These numbers come from one machine (see How this was measured), so read them as scaling laws you can extrapolate from: time and memory grow with network size, threads, trials, and hierarchy depth in ways that carry across hardware.

What you get

  1. How time and memory scale with network size (links), by type.

  2. How threads help, and why that depends on hierarchy depth.

  3. Why sequential trials cost time but not memory.

  4. When --two-level pays off.

  5. The cost of hierarchy depth.

  6. A table of realistic anchor runs to calibrate against.

  7. A recipe for estimating your own run.

By default this page renders measurements committed to data/benchmark-results.csv. To reproduce them, set RUN_BENCHMARK = True in the configuration cell and re-run (about an hour for the full campaign). That overwrites the CSV, and every figure below then reflects your machine.

from pathlib import Path
import pandas as pd
import numpy as np
import matplotlib.pyplot as plt

# --- configuration ---
RUN_BENCHMARK = (
    False  # True regenerates data/benchmark-results.csv on this machine (~1 h)
)
DATA = Path("data/benchmark-results.csv")
SEED = 123
TYPE_COLOR = {"ordinary": "#1f77b4", "state": "#d62728", "multilayer": "#2ca02c"}
plt.rcParams.update({"figure.dpi": 110, "axes.grid": True, "grid.alpha": 0.3})

How this was measured

We measured the committed data on an Apple M2 Pro (8 performance + 4 efficiency cores), 16 GB RAM, macOS, with Infomap 2.12.0 built in release mode with OpenMP (make build-native MODE=release OPENMP=1). The same protocol applies if you re-run:

  • We record wall time and peak resident memory for the whole process (/usr/bin/time -l reports real time and maximum resident set size): read, build, optimize, output. That is what you wait for and what has to fit in RAM.

  • Each point runs a few times and we report the median, since peak RSS varies by a few hundred MB between runs.

  • Every run pins a fixed seed (-s 123) and an explicit thread count (--num-threads N); Infomap otherwise defaults to auto, all cores.

  • The synthetic block-model networks hold average degree near 10, so link count is a clean size axis and node count scales with it.

# --- reproduction: reproducible generators + measurement (runs only if RUN_BENCHMARK) ---
# Self-contained campaign that regenerates data/benchmark-results.csv.
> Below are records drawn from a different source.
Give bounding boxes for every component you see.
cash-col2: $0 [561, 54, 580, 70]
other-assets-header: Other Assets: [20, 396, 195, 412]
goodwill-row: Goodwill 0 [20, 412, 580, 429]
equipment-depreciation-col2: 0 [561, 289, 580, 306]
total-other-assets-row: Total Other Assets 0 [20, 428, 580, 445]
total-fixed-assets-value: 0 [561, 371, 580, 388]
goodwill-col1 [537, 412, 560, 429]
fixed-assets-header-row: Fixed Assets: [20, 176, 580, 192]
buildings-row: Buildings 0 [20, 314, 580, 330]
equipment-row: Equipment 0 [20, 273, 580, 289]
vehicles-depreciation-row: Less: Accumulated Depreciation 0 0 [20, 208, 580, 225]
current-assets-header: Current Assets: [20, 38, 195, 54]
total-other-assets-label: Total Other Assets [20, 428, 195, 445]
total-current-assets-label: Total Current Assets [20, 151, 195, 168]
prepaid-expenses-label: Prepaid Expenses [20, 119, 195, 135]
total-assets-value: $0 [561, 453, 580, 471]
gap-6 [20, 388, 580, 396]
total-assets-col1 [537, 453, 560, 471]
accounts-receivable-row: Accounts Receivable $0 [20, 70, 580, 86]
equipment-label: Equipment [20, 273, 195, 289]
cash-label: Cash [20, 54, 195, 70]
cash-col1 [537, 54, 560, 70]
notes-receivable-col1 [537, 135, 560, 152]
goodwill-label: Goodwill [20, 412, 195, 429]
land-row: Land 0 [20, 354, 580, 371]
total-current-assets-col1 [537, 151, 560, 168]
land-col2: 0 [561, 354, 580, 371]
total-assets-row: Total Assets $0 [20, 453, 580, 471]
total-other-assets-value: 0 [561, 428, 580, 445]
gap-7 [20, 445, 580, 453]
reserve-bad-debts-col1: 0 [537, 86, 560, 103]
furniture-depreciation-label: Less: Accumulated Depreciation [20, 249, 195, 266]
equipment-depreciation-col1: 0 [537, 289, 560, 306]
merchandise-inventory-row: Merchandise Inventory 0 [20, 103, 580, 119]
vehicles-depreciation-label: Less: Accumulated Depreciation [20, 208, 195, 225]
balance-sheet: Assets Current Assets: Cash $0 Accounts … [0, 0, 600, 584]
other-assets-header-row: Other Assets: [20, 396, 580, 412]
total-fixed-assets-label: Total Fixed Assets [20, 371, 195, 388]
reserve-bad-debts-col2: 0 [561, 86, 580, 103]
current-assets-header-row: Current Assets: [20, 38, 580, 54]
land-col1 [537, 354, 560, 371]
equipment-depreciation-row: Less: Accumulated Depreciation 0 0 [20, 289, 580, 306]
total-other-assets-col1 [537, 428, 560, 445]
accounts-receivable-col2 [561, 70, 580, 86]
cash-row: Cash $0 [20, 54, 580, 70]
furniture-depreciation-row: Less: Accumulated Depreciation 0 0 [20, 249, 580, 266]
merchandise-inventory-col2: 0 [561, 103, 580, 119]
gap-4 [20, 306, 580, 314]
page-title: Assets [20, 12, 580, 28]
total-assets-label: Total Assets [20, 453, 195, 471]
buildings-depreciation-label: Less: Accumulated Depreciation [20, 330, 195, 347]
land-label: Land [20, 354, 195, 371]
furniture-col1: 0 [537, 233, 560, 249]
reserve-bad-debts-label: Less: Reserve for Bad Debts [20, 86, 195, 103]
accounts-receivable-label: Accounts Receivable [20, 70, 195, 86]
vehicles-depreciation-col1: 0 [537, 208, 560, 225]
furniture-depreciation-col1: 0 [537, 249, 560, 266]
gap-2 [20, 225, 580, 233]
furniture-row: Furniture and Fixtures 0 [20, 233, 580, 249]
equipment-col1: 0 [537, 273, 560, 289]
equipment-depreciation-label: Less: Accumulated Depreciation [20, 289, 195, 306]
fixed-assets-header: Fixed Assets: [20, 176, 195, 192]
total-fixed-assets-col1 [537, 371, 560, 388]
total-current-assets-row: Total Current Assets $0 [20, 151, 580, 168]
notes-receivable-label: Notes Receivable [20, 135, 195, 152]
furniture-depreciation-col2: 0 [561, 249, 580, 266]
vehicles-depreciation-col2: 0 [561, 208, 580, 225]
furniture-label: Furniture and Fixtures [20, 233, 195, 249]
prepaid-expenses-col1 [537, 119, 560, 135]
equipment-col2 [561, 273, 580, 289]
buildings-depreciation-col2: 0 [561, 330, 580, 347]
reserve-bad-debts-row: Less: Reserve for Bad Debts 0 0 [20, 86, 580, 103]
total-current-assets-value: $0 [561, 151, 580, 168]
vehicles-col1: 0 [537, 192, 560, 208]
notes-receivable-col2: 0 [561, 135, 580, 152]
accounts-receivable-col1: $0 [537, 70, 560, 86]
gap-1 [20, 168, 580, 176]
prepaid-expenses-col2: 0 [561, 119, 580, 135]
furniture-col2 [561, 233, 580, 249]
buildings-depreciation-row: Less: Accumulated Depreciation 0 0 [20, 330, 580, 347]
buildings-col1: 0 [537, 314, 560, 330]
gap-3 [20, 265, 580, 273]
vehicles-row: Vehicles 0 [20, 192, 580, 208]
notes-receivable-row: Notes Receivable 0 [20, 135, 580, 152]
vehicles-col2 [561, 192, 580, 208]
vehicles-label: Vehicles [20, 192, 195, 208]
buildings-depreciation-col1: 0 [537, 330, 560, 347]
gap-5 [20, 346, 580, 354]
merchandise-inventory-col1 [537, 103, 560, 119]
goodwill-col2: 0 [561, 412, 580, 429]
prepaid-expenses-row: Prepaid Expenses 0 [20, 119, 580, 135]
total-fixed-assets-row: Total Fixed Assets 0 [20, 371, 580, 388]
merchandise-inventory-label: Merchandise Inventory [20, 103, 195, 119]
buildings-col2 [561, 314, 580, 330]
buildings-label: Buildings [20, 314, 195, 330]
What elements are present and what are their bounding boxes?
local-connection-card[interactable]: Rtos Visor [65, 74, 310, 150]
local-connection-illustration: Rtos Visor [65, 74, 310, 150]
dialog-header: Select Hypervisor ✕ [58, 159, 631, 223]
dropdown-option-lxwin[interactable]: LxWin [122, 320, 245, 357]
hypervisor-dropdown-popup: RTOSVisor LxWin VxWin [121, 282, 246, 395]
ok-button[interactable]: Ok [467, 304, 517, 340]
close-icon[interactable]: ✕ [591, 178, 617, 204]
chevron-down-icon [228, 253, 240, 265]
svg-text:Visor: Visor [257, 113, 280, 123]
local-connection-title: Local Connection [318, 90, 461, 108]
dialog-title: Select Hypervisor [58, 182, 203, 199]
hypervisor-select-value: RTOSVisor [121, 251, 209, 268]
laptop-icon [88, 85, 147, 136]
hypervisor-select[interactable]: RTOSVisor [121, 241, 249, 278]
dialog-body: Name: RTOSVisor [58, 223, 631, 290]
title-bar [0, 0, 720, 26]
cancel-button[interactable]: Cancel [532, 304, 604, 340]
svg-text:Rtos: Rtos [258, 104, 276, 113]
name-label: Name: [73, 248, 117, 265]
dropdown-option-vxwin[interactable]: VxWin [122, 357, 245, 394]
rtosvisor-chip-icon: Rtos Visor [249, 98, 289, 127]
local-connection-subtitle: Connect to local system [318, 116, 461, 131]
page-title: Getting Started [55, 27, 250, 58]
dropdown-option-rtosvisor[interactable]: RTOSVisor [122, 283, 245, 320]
Networks use
# numpy's legacy RandomState, whose stream is frozen across numpy versions (NEP 19) --
# unlike default_rng, whose Generator methods may change between releases -- so the same
# seed yields byte-identical nets on any machine/numpy and the committed CSV is
# reproducible. macOS-oriented (uses /usr/bin/time -l for peak RSS).
import os
import subprocess
import tempfile


def _find_infomap():
    for c in (Path.cwd(), *Path.cwd().parents):
        if (c / "src" / "main.cpp").exists():
            exe = c / ("Infomap.exe" if os.name == "nt" else "Infomap")
            if not exe.exists():
                raise FileNotFoundError(
                    "Build the CLI first: make build-native MODE=release OPENMP=1"
                )
            return exe
    raise RuntimeError("Run from an Infomap source checkout.")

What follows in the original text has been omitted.